Sir Andrew is usually described as a courtier, but that designation belongs to his next younger brother, Henry Noel (d. 1597), 'one of the greatest gallants of those times,' who was a gentleman-pensioner of Queen Elizabeth. Fuller describes Henry (Worthies, p. 137) as 'for person, parentage, grace, gesture, valour, and many other excellent parts, among which skill in music, among the first rank at court.' 'Though his lands and livelihoods,' Fuller continues, 'were but small, having nothing known certain but his annuity and pension, yet in state pomp, magnificence, and expence he did equalize barons of great worth.' Elizabeth's displeasure at Henry Noel's extravagance led her, it is said, to compose the rebus:
The word of denial and letter of 50
Is that gentleman's name who will never be thrifty
(Walpole, Royal and Noble Authors, and Peck's notes on Shakespeare printed with his Life of Milton, p. 225; Nichols, Progresses of Elizabeth, ii. 452). On 11 July 1589 Henry Noel was granted lands to the yearly value of one hundred marks for the term of fifty years (Cal. Hatfield MSS. iii. 424). On 27 Sept. 1592 he was admitted M.A. at Oxford, on the occasion of the queen's visit (Wood, Fasti, i. 216). He died on 26 Feb. 1596-7 from a calenture or burning fever, due to over-violent exertion in a competition with an Italian gentleman at the game called balonne, 'a kind of play with a great ball tossed with wooden braces upon the arm.' By her majesty's appointment he was buried in Westminster Abbey, in the chapel of St. Andrew (Nichols, Leicestershire, ubi supra).

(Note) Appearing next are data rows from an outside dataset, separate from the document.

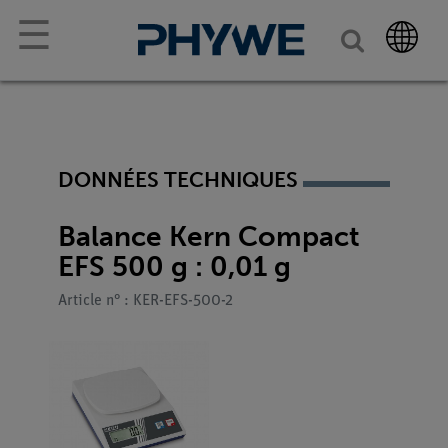
☰
DONNÉES TECHNIQUES
Balance Kern Compact
EFS 500 g : 0,01 g
Article n° : KER-EFS-500-2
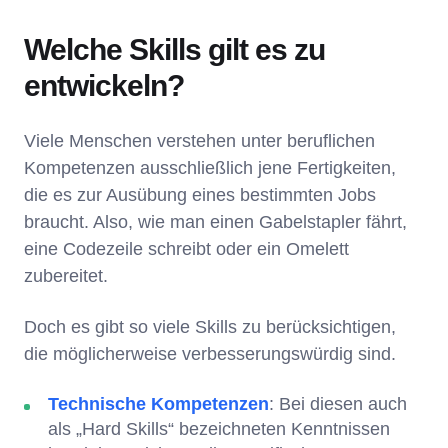
Welche Skills gilt es zu
entwickeln?
Viele Menschen verstehen unter beruflichen
Kompetenzen ausschließlich jene Fertigkeiten,
die es zur Ausübung eines bestimmten Jobs
braucht. Also, wie man einen Gabelstapler fährt,
eine Codezeile schreibt oder ein Omelett
zubereitet.
Doch es gibt so viele Skills zu berücksichtigen,
die möglicherweise verbesserungswürdig sind.
Technische Kompetenzen
: Bei diesen auch
als „Hard Skills“ bezeichneten Kenntnissen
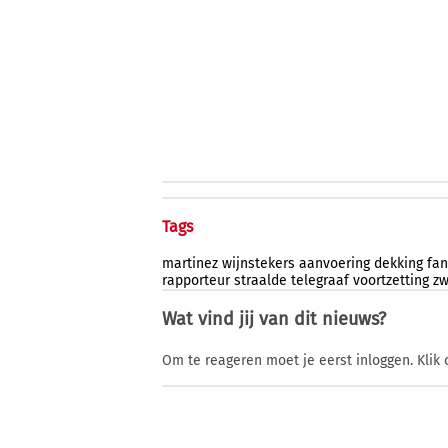
Tags
martinez
wijnstekers
aanvoering
dekking
fan
rapporteur
straalde
telegraaf
voortzetting
z
Wat vind jij van dit nieuws?
Om te reageren moet je eerst inloggen. Klik 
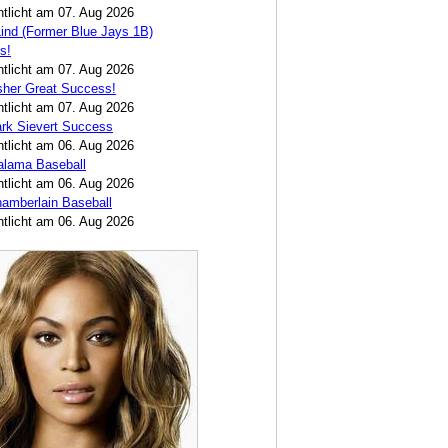
ntlicht am 07. Aug 2026
ind (Former Blue Jays 1B)
s!
ntlicht am 07. Aug 2026
sher Great Success!
ntlicht am 07. Aug 2026
rk Sievert Success
ntlicht am 06. Aug 2026
alama Baseball
ntlicht am 06. Aug 2026
amberlain Baseball
ntlicht am 06. Aug 2026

[For genealogy see Hill's Hist. of Market Harborough, p. 217; Dugdale's Baronage of England, ii. 430; Burke's Extinct Baronetage, 387; Collins's English Baronetage, iii. i. 93; Camden's Visitation of Leicester, 1619, in Harl. Soc. iii. 3; Nichols's Leicestershire, ii. 357, 114. iii. 249. The mistake in Burke's Baronetage and elsewhere of making Sir Andrew's mother his father's first wife is corrected in Camden's Visitation, and expressly in Collins's Baronetage. See also Burke's Commoners, iv. 173; Fuller's Worthies; Metcalfe's Book of Knights; Betham's Baronetage, i. 279, 465, ii. 44; Harl. Soc. ii. 3; Park's Topogr. and Natural Hist, of Hampstead, p. 117; Wood's Fasti Oxon.; Nichols's Progresses of Elizabeth; State Papers, Dom.; Hist. MSS. Comm. Reports; Return of Members of Parliament.]